▸ Exercise aim
Transcribe the records word for word. Leave every picture out.

▸ Record set
------

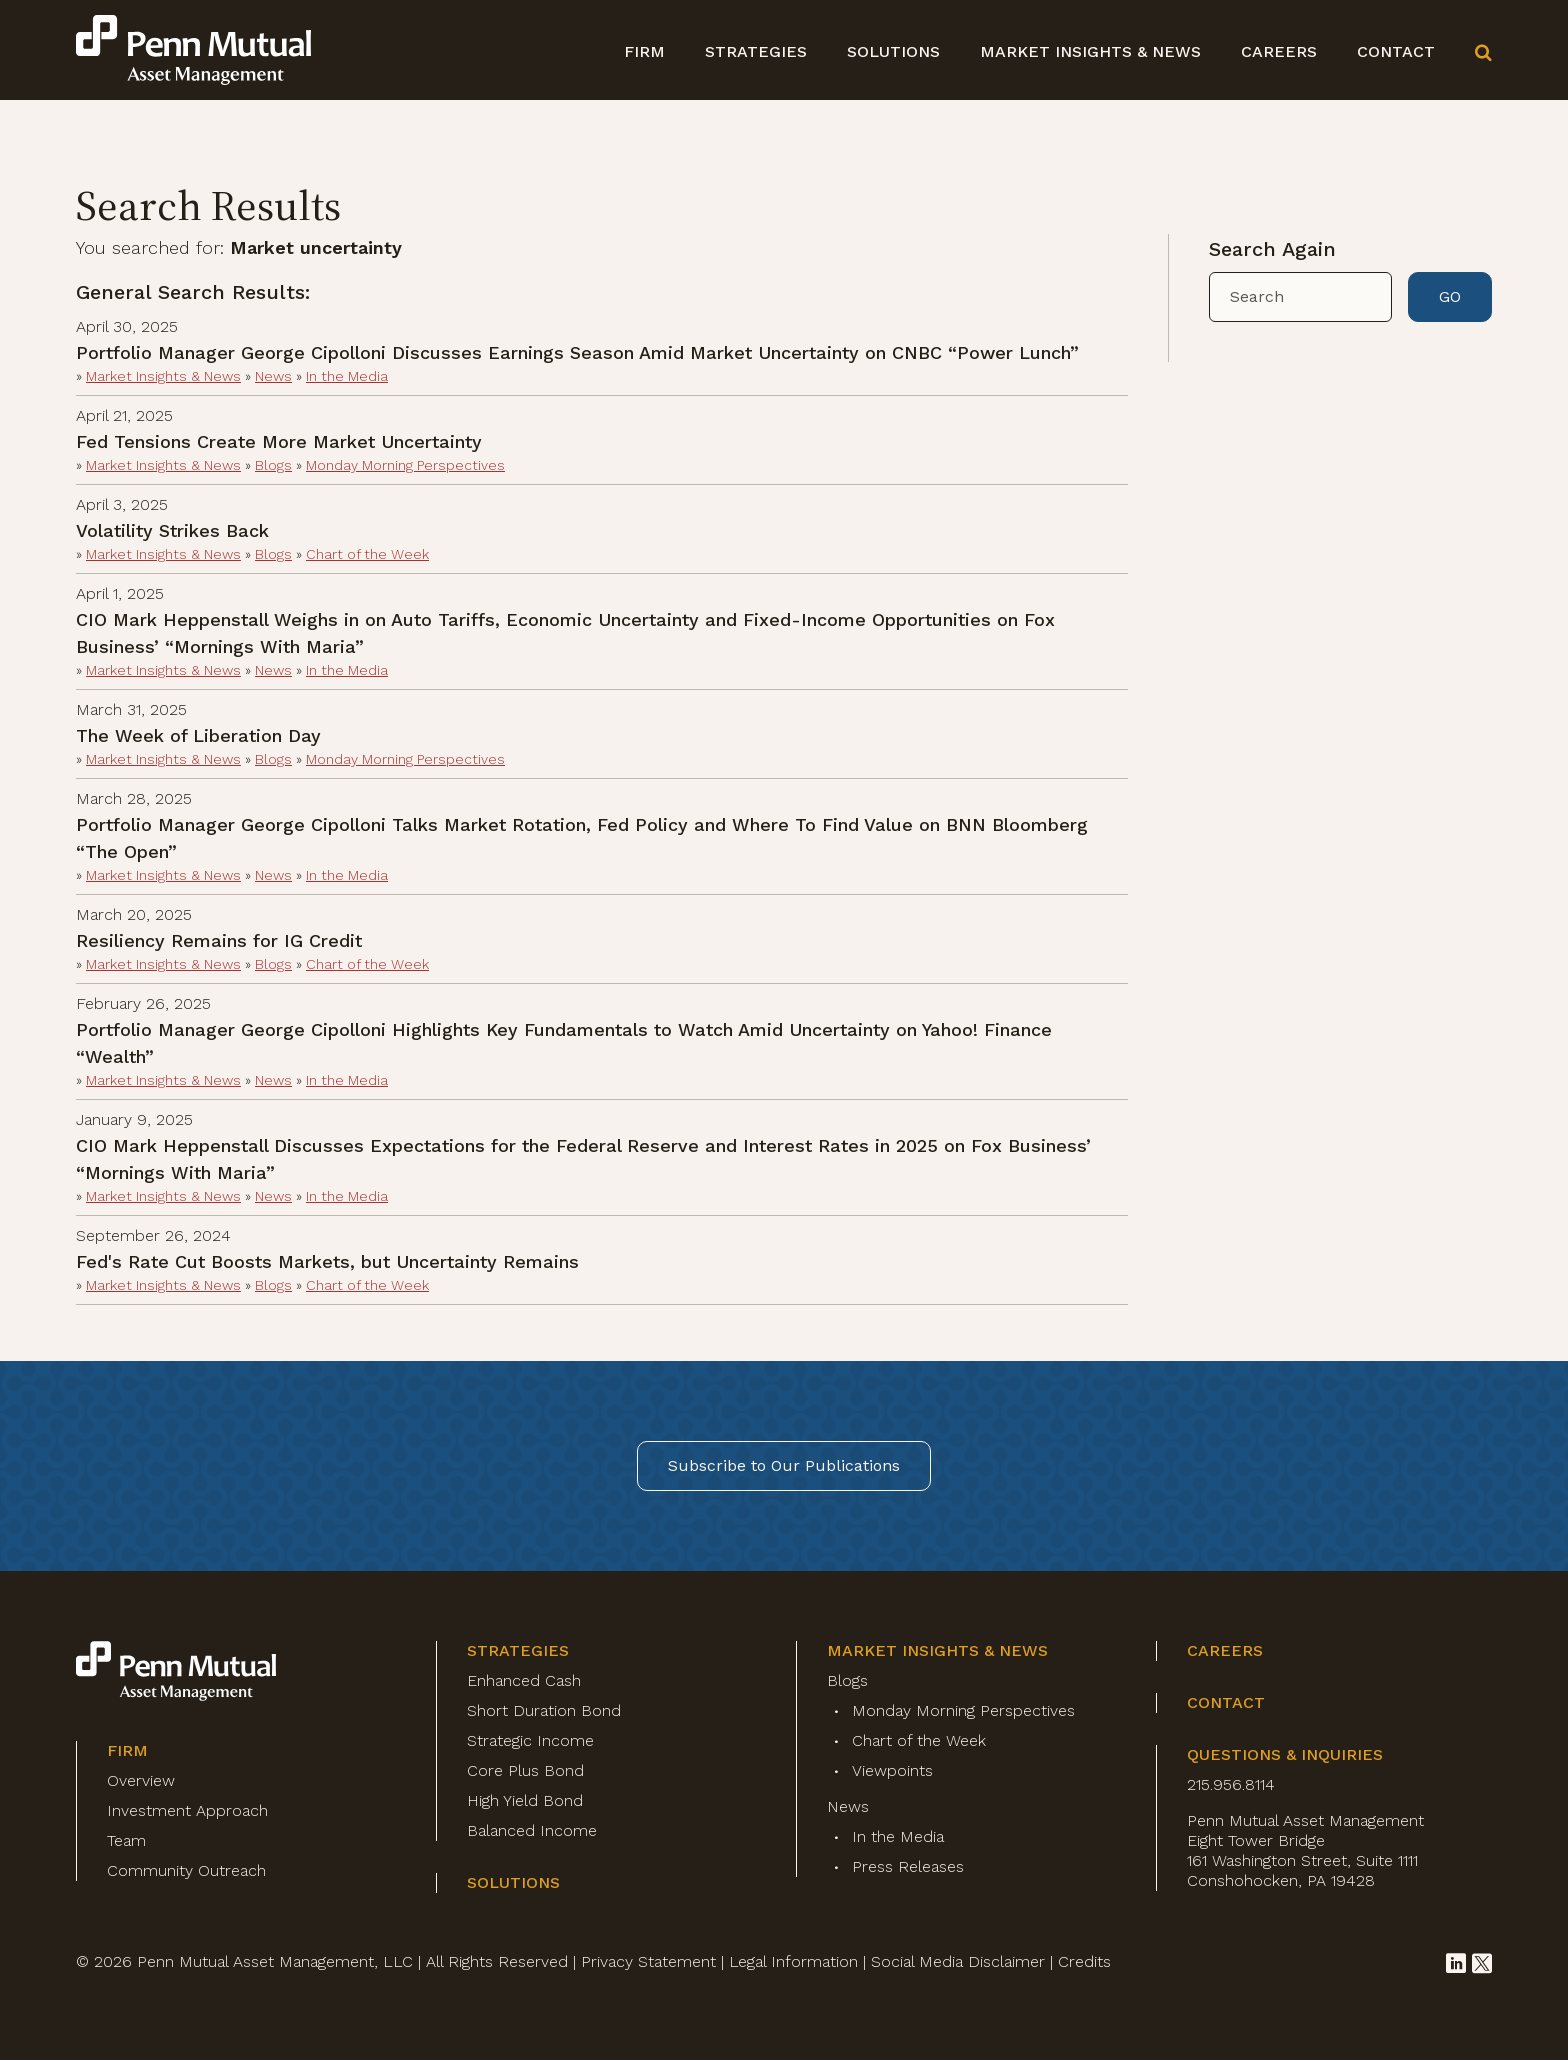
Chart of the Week (367, 554)
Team (126, 1840)
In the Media (347, 376)
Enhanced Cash (524, 1680)
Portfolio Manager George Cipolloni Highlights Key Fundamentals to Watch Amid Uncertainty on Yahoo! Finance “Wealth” (564, 1043)
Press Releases (908, 1866)
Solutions (893, 51)
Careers (1279, 51)
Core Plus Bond (525, 1770)
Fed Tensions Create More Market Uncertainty (279, 441)
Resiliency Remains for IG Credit (219, 940)
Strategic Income (530, 1740)
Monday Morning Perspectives (405, 465)
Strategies (756, 51)
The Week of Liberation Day (198, 735)
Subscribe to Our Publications (784, 1465)
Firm (644, 51)
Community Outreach (186, 1870)
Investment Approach (187, 1810)
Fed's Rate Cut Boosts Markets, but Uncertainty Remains (327, 1261)
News (273, 376)
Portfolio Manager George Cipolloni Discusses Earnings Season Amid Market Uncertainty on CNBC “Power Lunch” (577, 352)
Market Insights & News (1090, 51)
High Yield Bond (525, 1800)
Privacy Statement (648, 1961)
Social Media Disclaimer (958, 1961)
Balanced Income (532, 1830)
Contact (1396, 51)
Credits (1084, 1961)
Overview (141, 1780)
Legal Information (793, 1961)
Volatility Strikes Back (172, 530)
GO (1450, 296)
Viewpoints (892, 1770)
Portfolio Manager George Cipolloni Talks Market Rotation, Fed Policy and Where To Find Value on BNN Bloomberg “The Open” (582, 838)
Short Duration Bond (544, 1710)
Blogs (273, 465)
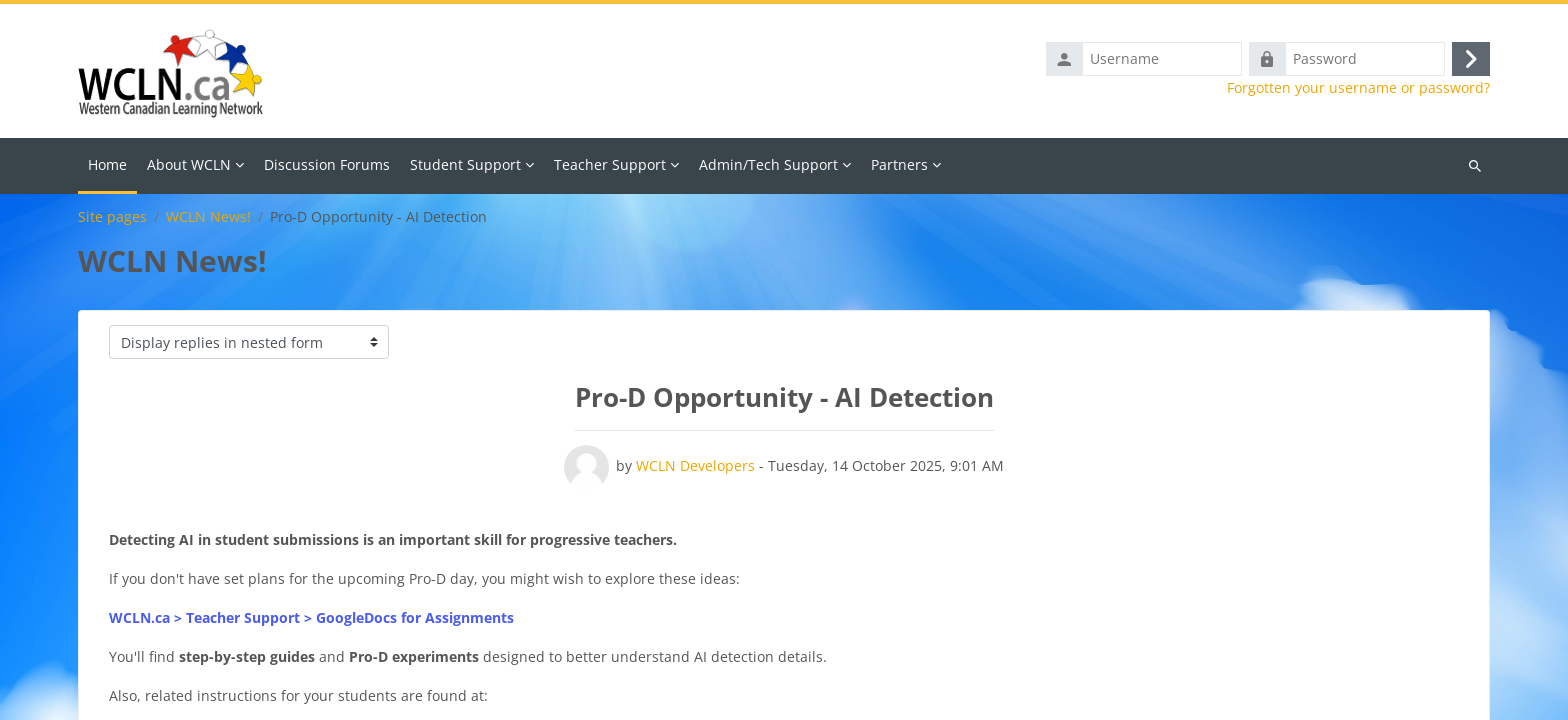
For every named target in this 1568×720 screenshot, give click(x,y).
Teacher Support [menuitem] (610, 164)
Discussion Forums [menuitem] (327, 164)
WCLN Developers (695, 465)
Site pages (112, 217)
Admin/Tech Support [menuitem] (768, 164)
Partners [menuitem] (899, 164)
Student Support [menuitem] (465, 164)
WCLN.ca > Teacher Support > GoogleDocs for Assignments (311, 617)
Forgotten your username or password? (1358, 88)
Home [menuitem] (107, 164)
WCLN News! (208, 217)
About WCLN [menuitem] (189, 164)
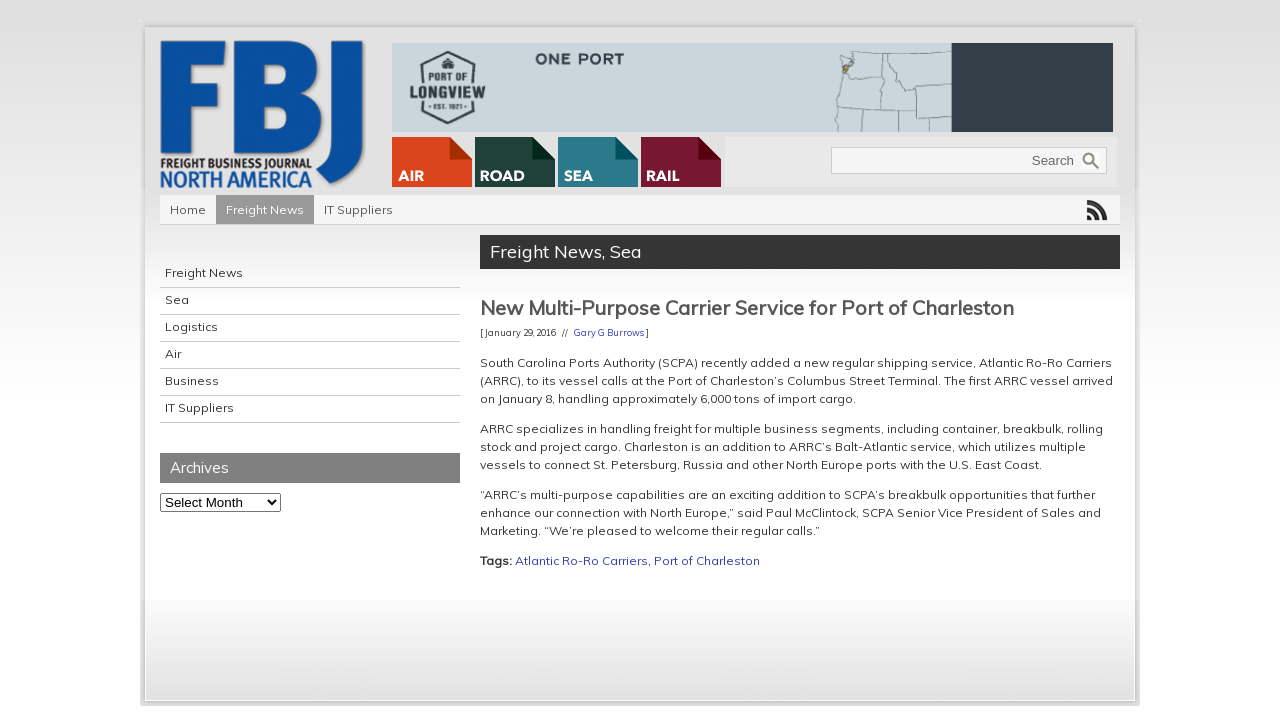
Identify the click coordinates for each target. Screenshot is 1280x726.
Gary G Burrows (609, 332)
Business (192, 380)
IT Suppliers (358, 209)
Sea (177, 299)
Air (173, 353)
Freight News (265, 209)
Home (188, 209)
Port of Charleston (707, 560)
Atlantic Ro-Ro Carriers (581, 560)
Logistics (191, 326)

------

▸ Output below
Chart of the Week (367, 554)
Team (126, 1840)
In the Media (347, 376)
Enhanced Cash (524, 1680)
Portfolio Manager George Cipolloni Highlights Key Fundamentals to Watch Amid Uncertainty on Yahoo! Finance “Wealth” (564, 1043)
Press Releases (908, 1866)
Solutions (893, 51)
Careers (1279, 51)
Core Plus Bond (525, 1770)
Fed Tensions Create More Market Uncertainty (279, 441)
Resiliency Remains for IG Credit (219, 940)
Strategic Income (530, 1740)
Monday Morning Perspectives (405, 465)
Strategies (756, 51)
The Week of Liberation Day (198, 735)
Subscribe to Our Publications (784, 1465)
Firm (644, 51)
Community Outreach (186, 1870)
Investment Approach (187, 1810)
Fed's Rate Cut Boosts Markets, but Uncertainty Remains (327, 1261)
News (273, 376)
Portfolio Manager George Cipolloni Discusses Earnings Season Amid Market Uncertainty on CNBC “Power Lunch” (577, 352)
Market Insights & News (1090, 51)
High Yield Bond (525, 1800)
Privacy Statement (648, 1961)
Social Media Disclaimer (958, 1961)
Balanced Income (532, 1830)
Contact (1396, 51)
Credits (1084, 1961)
Overview (141, 1780)
Legal Information (793, 1961)
Volatility Strikes Back (172, 530)
GO (1450, 296)
Viewpoints (892, 1770)
Portfolio Manager George Cipolloni Talks Market Rotation, Fed Policy and Where To Find Value on BNN Bloomberg “The Open” (582, 838)
Short Duration Bond (544, 1710)
Blogs (273, 465)
For every named target in this 1568×720 screenshot, give click(x,y).
Teacher Support [menuitem] (610, 164)
Discussion Forums [menuitem] (327, 164)
WCLN Developers (695, 465)
Site pages (112, 217)
Admin/Tech Support [menuitem] (768, 164)
Partners [menuitem] (899, 164)
Student Support [menuitem] (465, 164)
WCLN.ca > Teacher Support > GoogleDocs for Assignments (311, 617)
Forgotten your username or password? (1358, 88)
Home [menuitem] (107, 164)
WCLN News! (208, 217)
About WCLN [menuitem] (189, 164)
Identify the click coordinates for each target. Screenshot is 1280x726.
Gary G Burrows (609, 332)
Business (192, 380)
IT Suppliers (358, 209)
Sea (177, 299)
Air (173, 353)
Freight News (265, 209)
Home (188, 209)
Port of Charleston (707, 560)
Atlantic Ro-Ro Carriers (581, 560)
Logistics (191, 326)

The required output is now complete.